■ WORK REQUEST:
Search the listing below, and show each line that includes the word "factory".

--- START ---

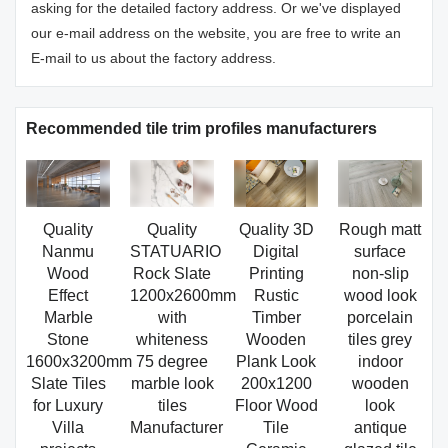
asking for the detailed factory address. Or we've displayed
our e-mail address on the website, you are free to write an
E-mail to us about the factory address.
Recommended tile trim profiles manufacturers
Quality
Quality
Quality 3D
Rough matt
Nanmu
STATUARIO
Digital
surface
Wood
Rock Slate
Printing
non-slip
Effect
1200x2600mm
Rustic
wood look
Marble
with
Timber
porcelain
Stone
whiteness
Wooden
tiles grey
1600x3200mm
75 degree
Plank Look
indoor
Slate Tiles
marble look
200x1200
wooden
for Luxury
tiles
Floor Wood
look
Villa
Manufacturer
Tile
antique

--- END ---

■ ANSWER BELOW:
asking for the detailed factory address. Or we've displayed
E-mail to us about the factory address.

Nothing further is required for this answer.